Dalam konteks pembangunan hukum, agenda pembahasan RKUHP tentu juga menjadi fokus advokat sebagai salah satu pihak yang akan menerapkan hukum. Berbagai kegiatan diskusi publik sepanjang 2021 dilaksanakan secara spesifik untuk membahas pasal-pasal yang akan berdampak pada profesi advokat. Salah satu poin perdebatan yang muncul yakni terkait adanya ancaman kriminalisasi terhadap advokat karena menjalankan profesinya (Pasal 282 RKUHP). Kritik dari kalangan advokat tersebut kemudian ditanggapi dan mendapat dukungan dari tim penyusun RKUHP yang juga sepakat untuk melakukan revisi terhadap ketentuan pasal yang dianggap bermasalah.[2]
Kontribusi advokat oleh karenanya dapat terlihat cukup signifikan dalam proses perumusan RKUHP. Hal ini perlu dijadikan peluang untuk meningkatkan kapasitas advokat agar lebih mumpuni dalam berkontribusi terhadap proses pengembangan hukum pidana maupun penerapannya ke depan. Salah satu cara yang perlu didorong adalah dengan memberikan pemahaman atas pentingnya penggunaan risalah pembahasan (MvT) WvS (KUHP Belanda) dan WvS NI (KUHP Indonesia). Dalam konteks tersebut, setidaknya terdapat tiga manfaat yang akan diperoleh oleh advokat:
Pertama, Meningkatkan kapasitas advokat dalam menyusun pembelaan dan memperkuat akses terhadap keadilan. MvT KUHP Belanda dan KUHP Indonesia membahas argumentasi/perdebatan tim perumus ketika menyusun pasal-pasal pidana seperti penghinaan, ujaran kebencian, makar dan penghinaan terhadap penguasa/badan umum. Hal ini menjadi relevan dengan kondisi Indonesia saat ini dimana pasal-pasal tersebut marak digunakan untuk membatasi kebebasan berekspresi dan pendapat. Advokat perlu mengetahui konteks pembentukan pasal-pasal pidana tersebut untuk menyusun argumentasi hukum dalam pembelaan agar kliennya yang terjerat dengan pasal-pasal tersebut tidak dijatuhi pidana.
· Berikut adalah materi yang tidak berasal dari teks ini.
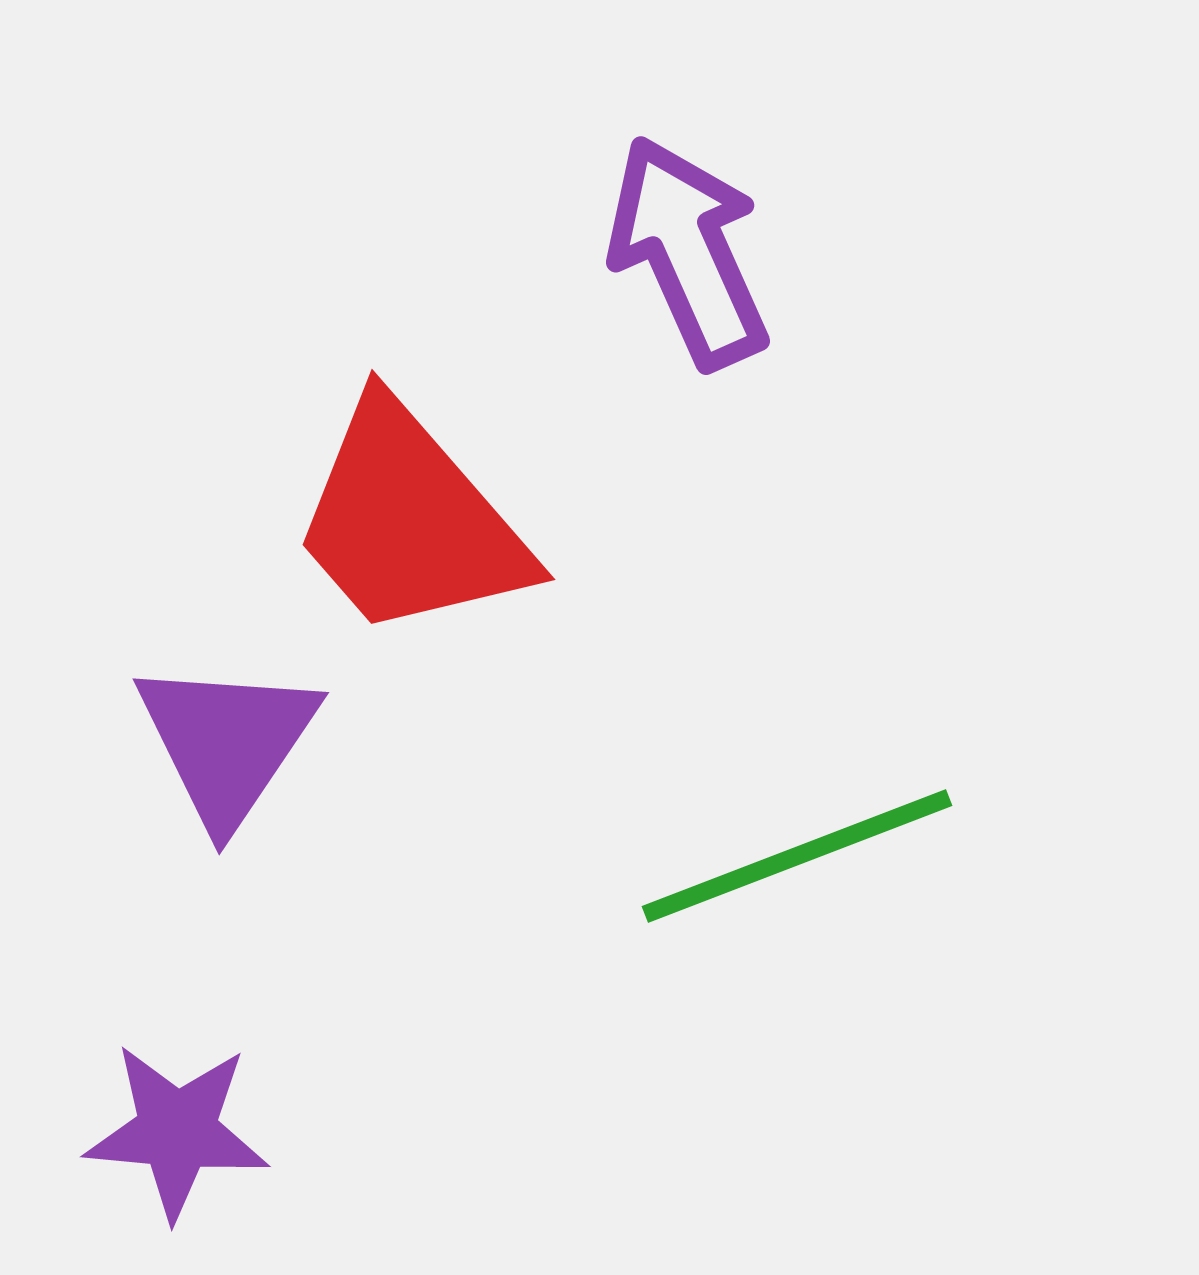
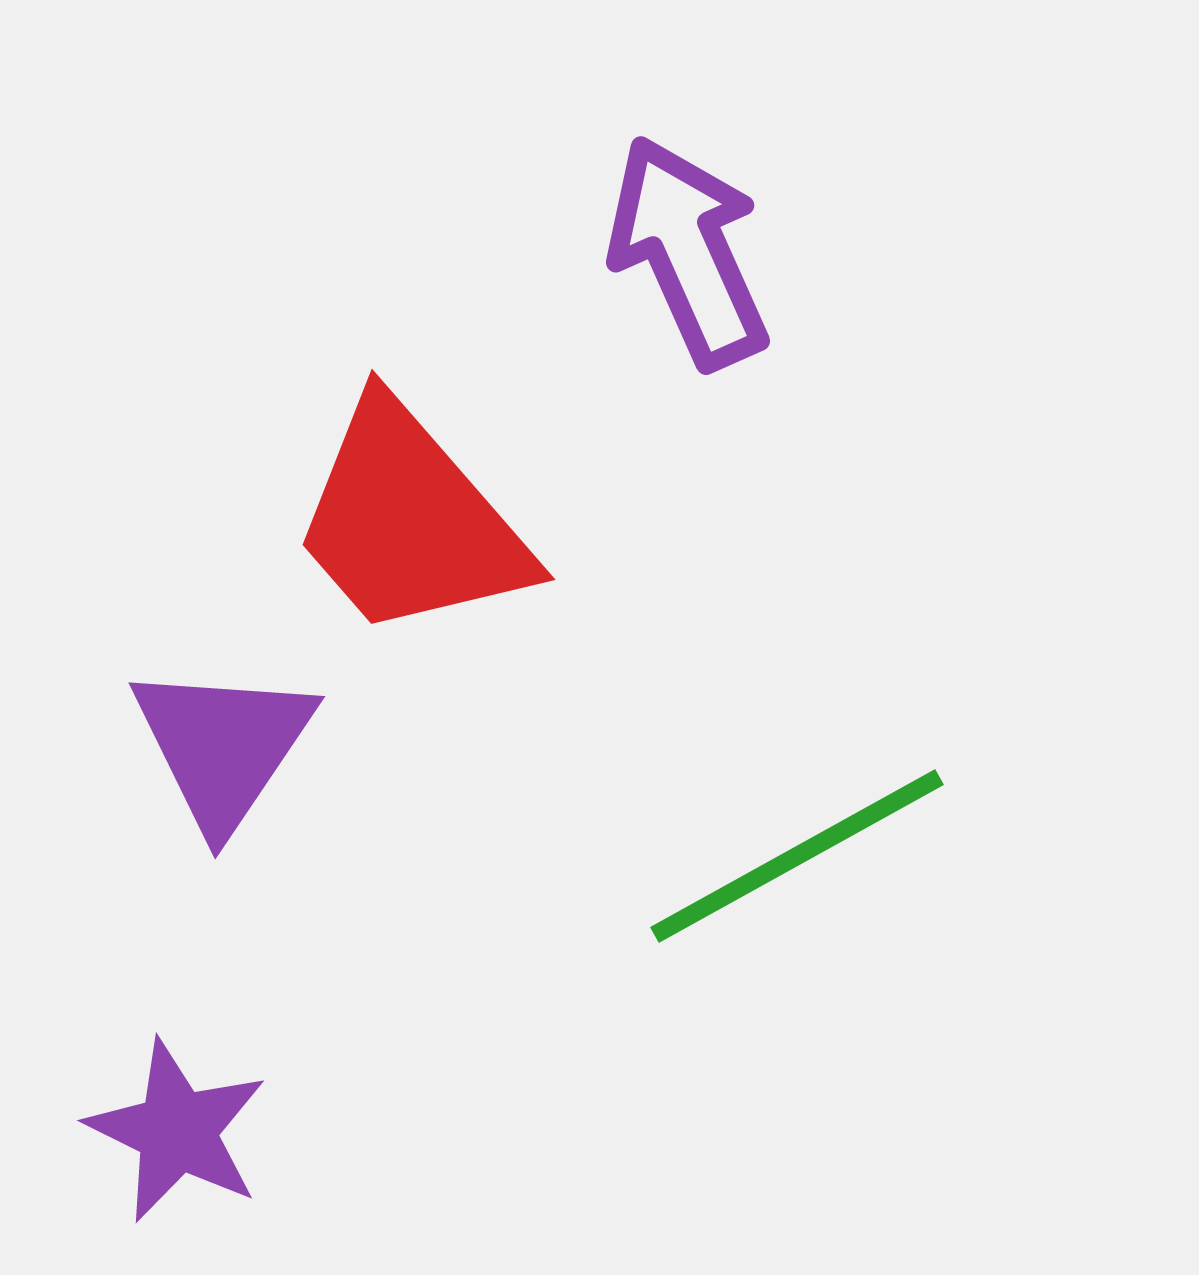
purple triangle: moved 4 px left, 4 px down
green line: rotated 8 degrees counterclockwise
purple star: rotated 21 degrees clockwise
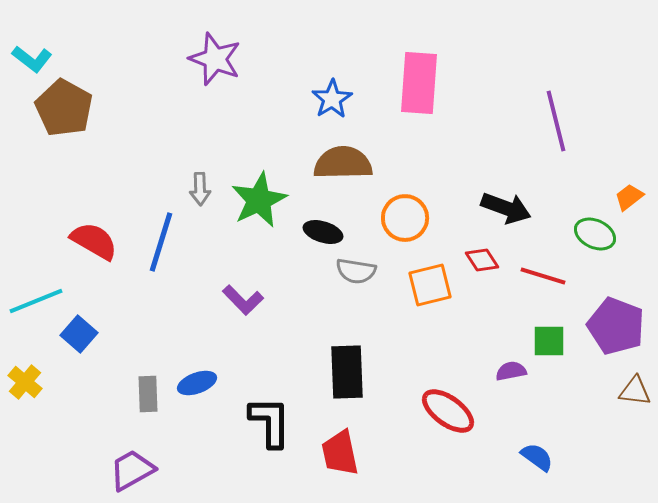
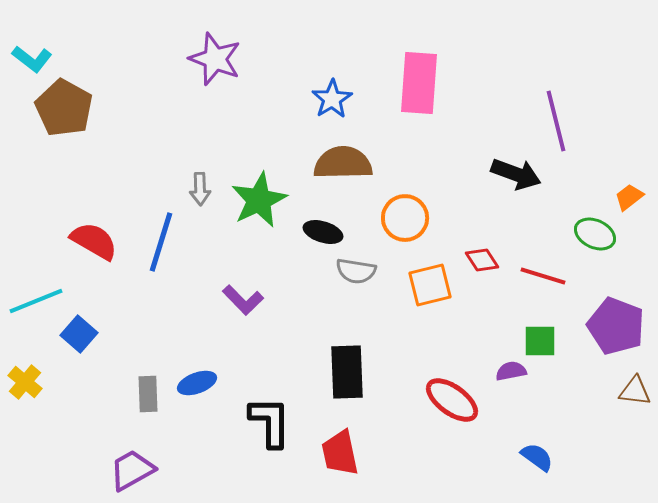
black arrow: moved 10 px right, 34 px up
green square: moved 9 px left
red ellipse: moved 4 px right, 11 px up
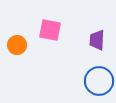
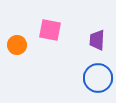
blue circle: moved 1 px left, 3 px up
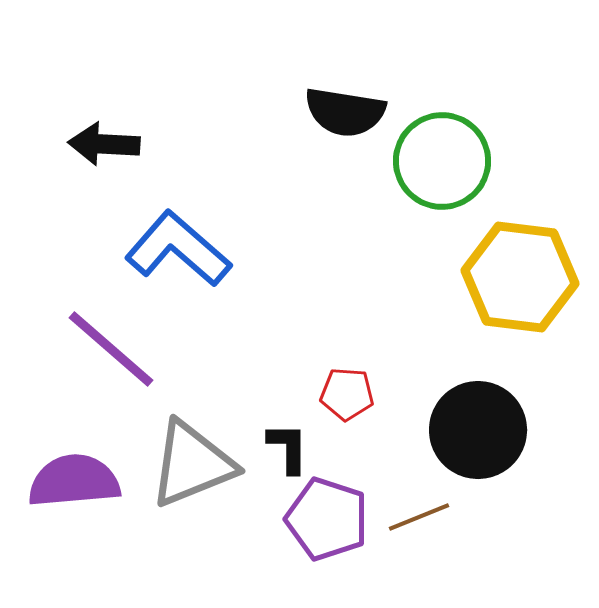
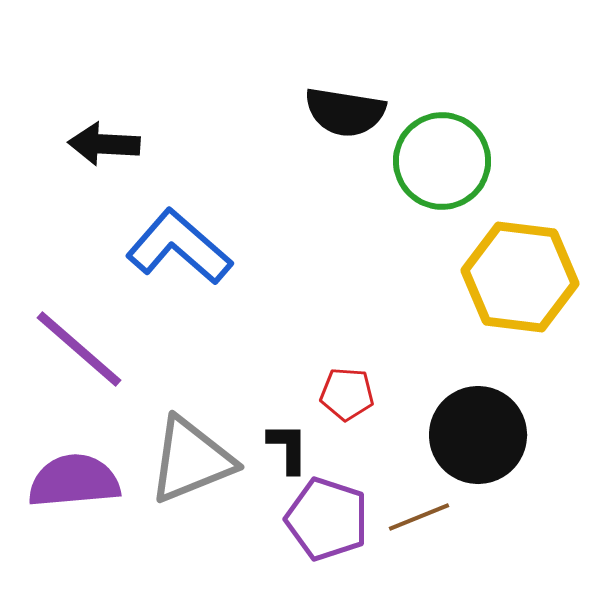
blue L-shape: moved 1 px right, 2 px up
purple line: moved 32 px left
black circle: moved 5 px down
gray triangle: moved 1 px left, 4 px up
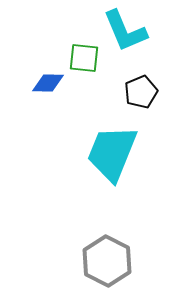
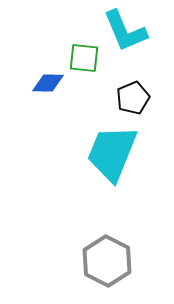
black pentagon: moved 8 px left, 6 px down
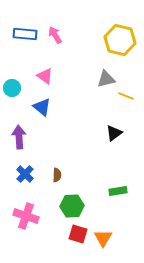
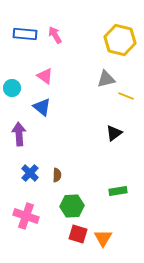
purple arrow: moved 3 px up
blue cross: moved 5 px right, 1 px up
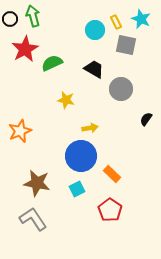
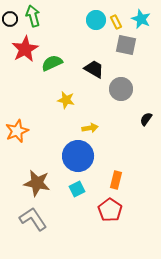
cyan circle: moved 1 px right, 10 px up
orange star: moved 3 px left
blue circle: moved 3 px left
orange rectangle: moved 4 px right, 6 px down; rotated 60 degrees clockwise
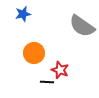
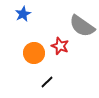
blue star: rotated 14 degrees counterclockwise
red star: moved 24 px up
black line: rotated 48 degrees counterclockwise
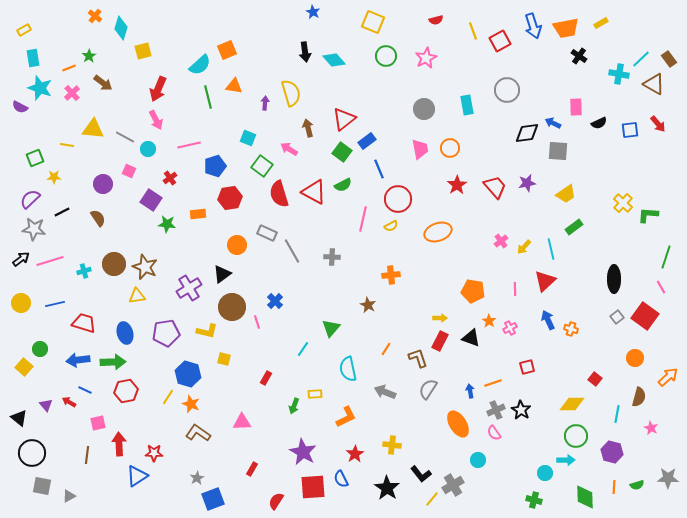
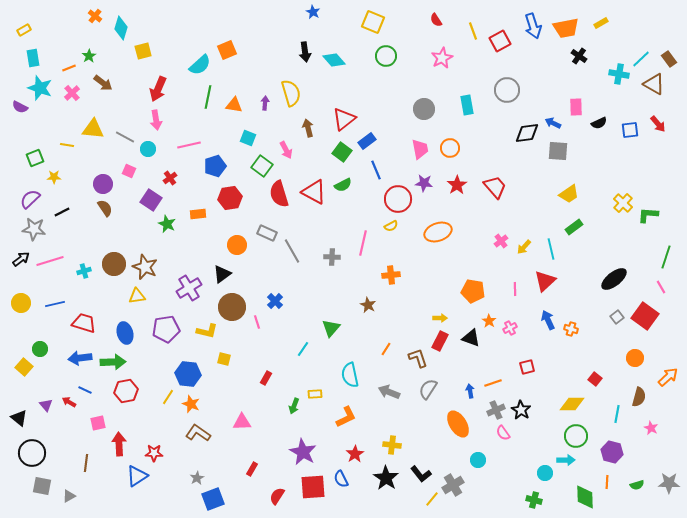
red semicircle at (436, 20): rotated 72 degrees clockwise
pink star at (426, 58): moved 16 px right
orange triangle at (234, 86): moved 19 px down
green line at (208, 97): rotated 25 degrees clockwise
pink arrow at (156, 120): rotated 18 degrees clockwise
pink arrow at (289, 149): moved 3 px left, 1 px down; rotated 150 degrees counterclockwise
blue line at (379, 169): moved 3 px left, 1 px down
purple star at (527, 183): moved 103 px left; rotated 18 degrees clockwise
yellow trapezoid at (566, 194): moved 3 px right
brown semicircle at (98, 218): moved 7 px right, 10 px up
pink line at (363, 219): moved 24 px down
green star at (167, 224): rotated 18 degrees clockwise
black ellipse at (614, 279): rotated 52 degrees clockwise
purple pentagon at (166, 333): moved 4 px up
blue arrow at (78, 360): moved 2 px right, 2 px up
cyan semicircle at (348, 369): moved 2 px right, 6 px down
blue hexagon at (188, 374): rotated 10 degrees counterclockwise
gray arrow at (385, 392): moved 4 px right
pink semicircle at (494, 433): moved 9 px right
brown line at (87, 455): moved 1 px left, 8 px down
gray star at (668, 478): moved 1 px right, 5 px down
orange line at (614, 487): moved 7 px left, 5 px up
black star at (387, 488): moved 1 px left, 10 px up
red semicircle at (276, 501): moved 1 px right, 5 px up
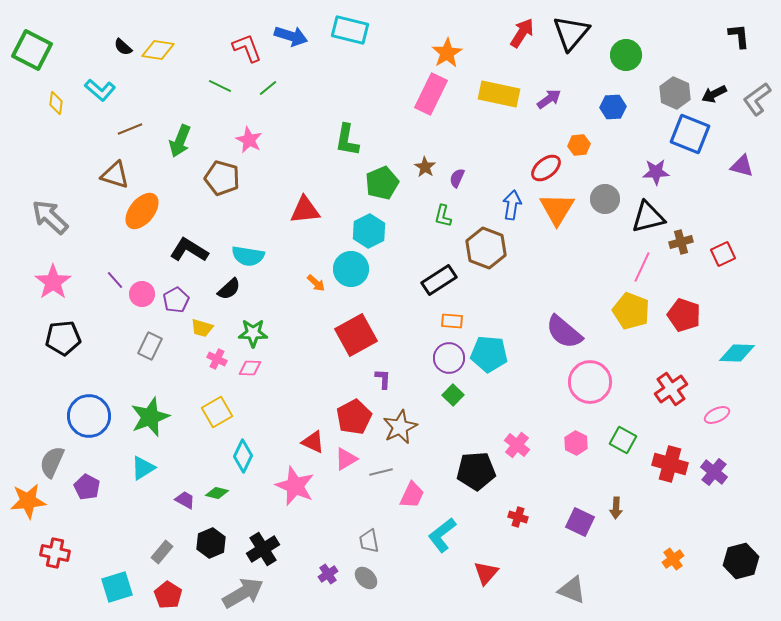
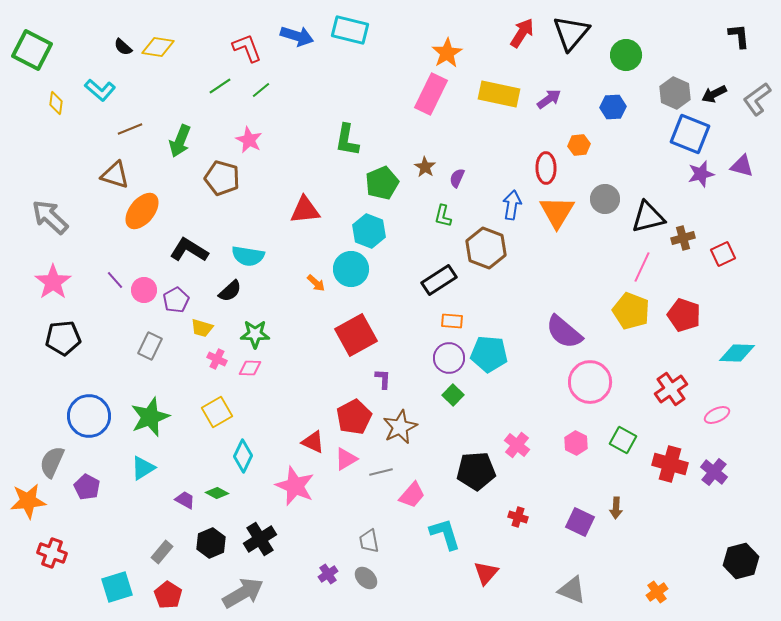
blue arrow at (291, 36): moved 6 px right
yellow diamond at (158, 50): moved 3 px up
green line at (220, 86): rotated 60 degrees counterclockwise
green line at (268, 88): moved 7 px left, 2 px down
red ellipse at (546, 168): rotated 52 degrees counterclockwise
purple star at (656, 172): moved 45 px right, 2 px down; rotated 12 degrees counterclockwise
orange triangle at (557, 209): moved 3 px down
cyan hexagon at (369, 231): rotated 12 degrees counterclockwise
brown cross at (681, 242): moved 2 px right, 4 px up
black semicircle at (229, 289): moved 1 px right, 2 px down
pink circle at (142, 294): moved 2 px right, 4 px up
green star at (253, 333): moved 2 px right, 1 px down
green diamond at (217, 493): rotated 15 degrees clockwise
pink trapezoid at (412, 495): rotated 16 degrees clockwise
cyan L-shape at (442, 535): moved 3 px right, 1 px up; rotated 111 degrees clockwise
black cross at (263, 549): moved 3 px left, 10 px up
red cross at (55, 553): moved 3 px left; rotated 8 degrees clockwise
orange cross at (673, 559): moved 16 px left, 33 px down
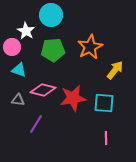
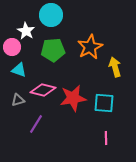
yellow arrow: moved 3 px up; rotated 54 degrees counterclockwise
gray triangle: rotated 24 degrees counterclockwise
Dengan demikian akses terhadap keadilan bagi tersangka/terdakwa dapat terjamin.
Kedua, Menjadi bahan/sumber penyusunan modul untuk kegiatan CLE (Continuing Legal Education/CLE) bagi advokat. Salah satu isu penting yang diangkat dalam kegiatan CLE yakni mengenai penanganan dan pencegahan penyiksaan yang rentan dialami oleh klien advokat. MvT KUHP Belanda dan KUHP Indonesia juga membahas beberapa isu kejahatan jabatan salah satunya mengenai penyalahgunaan wewenang dan penyiksaan yang juga relevan sebagai bahan referensi untuk penyusunan modul CLE. Pengembangan modul CLE khususnya mengenai penyiksaan ke depan oleh karenanya juga dapat merujuk pada MvT KUHP Belanda dan KUHP Indonesia.
Ketiga, Meningkatkan kapasitas advokat dalam menyusun rekomendasi/masukan terhadap RUU. Dengan memiliki pengetahuan tentang pentingnya penggunaan MvT, advokat juga dapat memberikan masukan kepada Pemerintah untuk mendorong adanya sistematisasi penyusunan RUU dan pasal-pasalnya. Kewajiban untuk merujuk pada risalah pembahasan RUU (MvT) perlu menjadi bagian dalam proses sistematisasi tersebut.
[1] https://icjr.or.id/belum-juga-menetapkan-terjemahan-resmi-kuhpwetboek-van-strafrecht-wvs-ylbhi-icjr-dan-lbh-masyarakat-somasi-presiden-ri-karena-tidak-melaksanakan-perintah-uu-no-24-tahun-2009-tentang-bendera-bah/, diakses pada 9 Juni 2020.